▸ **Input**
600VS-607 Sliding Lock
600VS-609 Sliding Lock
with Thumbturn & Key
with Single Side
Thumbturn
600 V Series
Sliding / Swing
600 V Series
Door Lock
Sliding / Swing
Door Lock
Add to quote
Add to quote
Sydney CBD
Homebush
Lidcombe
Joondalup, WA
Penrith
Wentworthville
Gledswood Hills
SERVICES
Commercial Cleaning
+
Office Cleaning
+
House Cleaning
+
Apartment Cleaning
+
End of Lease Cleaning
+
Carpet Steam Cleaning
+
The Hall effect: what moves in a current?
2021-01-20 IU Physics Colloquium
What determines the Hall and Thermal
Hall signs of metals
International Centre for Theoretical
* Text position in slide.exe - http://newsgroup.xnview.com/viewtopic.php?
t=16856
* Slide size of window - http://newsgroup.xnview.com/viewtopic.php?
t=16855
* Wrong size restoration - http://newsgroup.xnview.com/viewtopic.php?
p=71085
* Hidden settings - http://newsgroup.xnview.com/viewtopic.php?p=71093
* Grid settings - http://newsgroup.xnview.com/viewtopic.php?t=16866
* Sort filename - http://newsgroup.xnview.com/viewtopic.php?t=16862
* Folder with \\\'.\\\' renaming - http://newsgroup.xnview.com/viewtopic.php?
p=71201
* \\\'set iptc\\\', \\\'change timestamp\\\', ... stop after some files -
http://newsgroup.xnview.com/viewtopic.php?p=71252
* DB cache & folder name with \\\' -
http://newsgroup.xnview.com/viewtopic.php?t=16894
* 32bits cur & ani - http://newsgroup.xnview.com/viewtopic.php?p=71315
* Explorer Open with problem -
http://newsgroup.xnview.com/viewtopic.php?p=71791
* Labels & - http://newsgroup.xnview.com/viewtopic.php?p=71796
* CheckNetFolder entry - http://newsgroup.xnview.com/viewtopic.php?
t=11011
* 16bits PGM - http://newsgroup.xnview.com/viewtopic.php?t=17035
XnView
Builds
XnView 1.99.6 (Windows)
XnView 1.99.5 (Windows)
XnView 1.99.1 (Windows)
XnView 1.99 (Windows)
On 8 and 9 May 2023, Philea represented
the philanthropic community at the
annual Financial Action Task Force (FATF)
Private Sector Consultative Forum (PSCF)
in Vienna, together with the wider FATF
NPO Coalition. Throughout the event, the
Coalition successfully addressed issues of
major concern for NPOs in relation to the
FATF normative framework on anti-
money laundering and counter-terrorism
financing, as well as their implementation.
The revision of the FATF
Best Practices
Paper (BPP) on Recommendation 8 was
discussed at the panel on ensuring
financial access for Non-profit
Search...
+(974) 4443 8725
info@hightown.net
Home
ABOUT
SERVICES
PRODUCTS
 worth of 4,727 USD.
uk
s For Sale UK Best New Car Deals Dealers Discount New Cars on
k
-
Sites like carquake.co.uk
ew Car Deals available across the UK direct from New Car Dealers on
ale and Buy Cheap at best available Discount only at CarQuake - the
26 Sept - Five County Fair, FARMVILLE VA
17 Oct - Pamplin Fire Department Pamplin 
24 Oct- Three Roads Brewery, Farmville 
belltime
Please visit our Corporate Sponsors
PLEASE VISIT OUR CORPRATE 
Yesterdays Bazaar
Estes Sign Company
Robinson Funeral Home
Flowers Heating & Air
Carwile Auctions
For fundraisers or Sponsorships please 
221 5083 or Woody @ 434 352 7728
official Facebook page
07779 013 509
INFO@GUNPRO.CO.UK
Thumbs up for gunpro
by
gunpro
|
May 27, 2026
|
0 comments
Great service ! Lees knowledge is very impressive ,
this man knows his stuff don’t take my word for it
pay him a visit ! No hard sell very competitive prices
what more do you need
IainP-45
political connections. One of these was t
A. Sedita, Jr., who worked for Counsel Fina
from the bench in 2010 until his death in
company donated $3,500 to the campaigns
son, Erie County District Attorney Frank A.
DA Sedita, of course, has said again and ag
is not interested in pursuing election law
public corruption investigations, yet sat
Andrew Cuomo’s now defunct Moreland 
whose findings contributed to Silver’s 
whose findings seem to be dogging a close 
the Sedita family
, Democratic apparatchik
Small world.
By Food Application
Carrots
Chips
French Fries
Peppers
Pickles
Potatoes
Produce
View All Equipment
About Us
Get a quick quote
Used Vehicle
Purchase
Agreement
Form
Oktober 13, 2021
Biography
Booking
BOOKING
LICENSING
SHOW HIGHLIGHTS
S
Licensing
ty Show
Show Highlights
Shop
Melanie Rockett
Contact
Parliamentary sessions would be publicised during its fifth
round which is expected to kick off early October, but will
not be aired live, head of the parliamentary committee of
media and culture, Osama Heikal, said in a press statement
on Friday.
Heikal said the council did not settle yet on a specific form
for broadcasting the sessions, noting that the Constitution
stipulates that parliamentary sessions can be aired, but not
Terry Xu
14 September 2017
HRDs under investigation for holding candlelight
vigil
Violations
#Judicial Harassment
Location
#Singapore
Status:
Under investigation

▸ **Work required**
Exactly reproduce the material above.

▸ **Completed task**
600VS-607 Sliding Lock
600VS-609 Sliding Lock
with Thumbturn & Key
with Single Side
Thumbturn
600 V Series
Sliding / Swing
600 V Series
Door Lock
Sliding / Swing
Door Lock
Add to quote
Add to quote
Sydney CBD
Homebush
Lidcombe
Joondalup, WA
Penrith
Wentworthville
Gledswood Hills
SERVICES
Commercial Cleaning
+
Office Cleaning
+
House Cleaning
+
Apartment Cleaning
+
End of Lease Cleaning
+
Carpet Steam Cleaning
+
The Hall effect: what moves in a current?
2021-01-20 IU Physics Colloquium
What determines the Hall and Thermal
Hall signs of metals
International Centre for Theoretical
* Text position in slide.exe - http://newsgroup.xnview.com/viewtopic.php?
t=16856
* Slide size of window - http://newsgroup.xnview.com/viewtopic.php?
t=16855
* Wrong size restoration - http://newsgroup.xnview.com/viewtopic.php?
p=71085
* Hidden settings - http://newsgroup.xnview.com/viewtopic.php?p=71093
* Grid settings - http://newsgroup.xnview.com/viewtopic.php?t=16866
* Sort filename - http://newsgroup.xnview.com/viewtopic.php?t=16862
* Folder with \\\'.\\\' renaming - http://newsgroup.xnview.com/viewtopic.php?
p=71201
* \\\'set iptc\\\', \\\'change timestamp\\\', ... stop after some files -
http://newsgroup.xnview.com/viewtopic.php?p=71252
* DB cache & folder name with \\\' -
http://newsgroup.xnview.com/viewtopic.php?t=16894
* 32bits cur & ani - http://newsgroup.xnview.com/viewtopic.php?p=71315
* Explorer Open with problem -
http://newsgroup.xnview.com/viewtopic.php?p=71791
* Labels & - http://newsgroup.xnview.com/viewtopic.php?p=71796
* CheckNetFolder entry - http://newsgroup.xnview.com/viewtopic.php?
t=11011
* 16bits PGM - http://newsgroup.xnview.com/viewtopic.php?t=17035
XnView
Builds
XnView 1.99.6 (Windows)
XnView 1.99.5 (Windows)
XnView 1.99.1 (Windows)
XnView 1.99 (Windows)
On 8 and 9 May 2023, Philea represented
the philanthropic community at the
annual Financial Action Task Force (FATF)
Private Sector Consultative Forum (PSCF)
in Vienna, together with the wider FATF
NPO Coalition. Throughout the event, the
Coalition successfully addressed issues of
major concern for NPOs in relation to the
FATF normative framework on anti-
money laundering and counter-terrorism
financing, as well as their implementation.
The revision of the FATF
Best Practices
Paper (BPP) on Recommendation 8 was
discussed at the panel on ensuring
financial access for Non-profit
Search...
+(974) 4443 8725
info@hightown.net
Home
ABOUT
SERVICES
PRODUCTS
 worth of 4,727 USD.
uk
s For Sale UK Best New Car Deals Dealers Discount New Cars on
k
-
Sites like carquake.co.uk
ew Car Deals available across the UK direct from New Car Dealers on
ale and Buy Cheap at best available Discount only at CarQuake - the
26 Sept - Five County Fair, FARMVILLE VA
17 Oct - Pamplin Fire Department Pamplin 
24 Oct- Three Roads Brewery, Farmville 
belltime
Please visit our Corporate Sponsors
PLEASE VISIT OUR CORPRATE 
Yesterdays Bazaar
Estes Sign Company
Robinson Funeral Home
Flowers Heating & Air
Carwile Auctions
For fundraisers or Sponsorships please 
221 5083 or Woody @ 434 352 7728
official Facebook page
07779 013 509
INFO@GUNPRO.CO.UK
Thumbs up for gunpro
by
gunpro
|
May 27, 2026
|
0 comments
Great service ! Lees knowledge is very impressive ,
this man knows his stuff don’t take my word for it
pay him a visit ! No hard sell very competitive prices
what more do you need
IainP-45
political connections. One of these was t
A. Sedita, Jr., who worked for Counsel Fina
from the bench in 2010 until his death in
company donated $3,500 to the campaigns
son, Erie County District Attorney Frank A.
DA Sedita, of course, has said again and ag
is not interested in pursuing election law
public corruption investigations, yet sat
Andrew Cuomo’s now defunct Moreland 
whose findings contributed to Silver’s 
whose findings seem to be dogging a close 
the Sedita family
, Democratic apparatchik
Small world.
By Food Application
Carrots
Chips
French Fries
Peppers
Pickles
Potatoes
Produce
View All Equipment
About Us
Get a quick quote
Used Vehicle
Purchase
Agreement
Form
Oktober 13, 2021
Biography
Booking
BOOKING
LICENSING
SHOW HIGHLIGHTS
S
Licensing
ty Show
Show Highlights
Shop
Melanie Rockett
Contact
Parliamentary sessions would be publicised during its fifth
round which is expected to kick off early October, but will
not be aired live, head of the parliamentary committee of
media and culture, Osama Heikal, said in a press statement
on Friday.
Heikal said the council did not settle yet on a specific form
for broadcasting the sessions, noting that the Constitution
stipulates that parliamentary sessions can be aired, but not
Terry Xu
14 September 2017
HRDs under investigation for holding candlelight
vigil
Violations
#Judicial Harassment
Location
#Singapore
Status:
Under investigation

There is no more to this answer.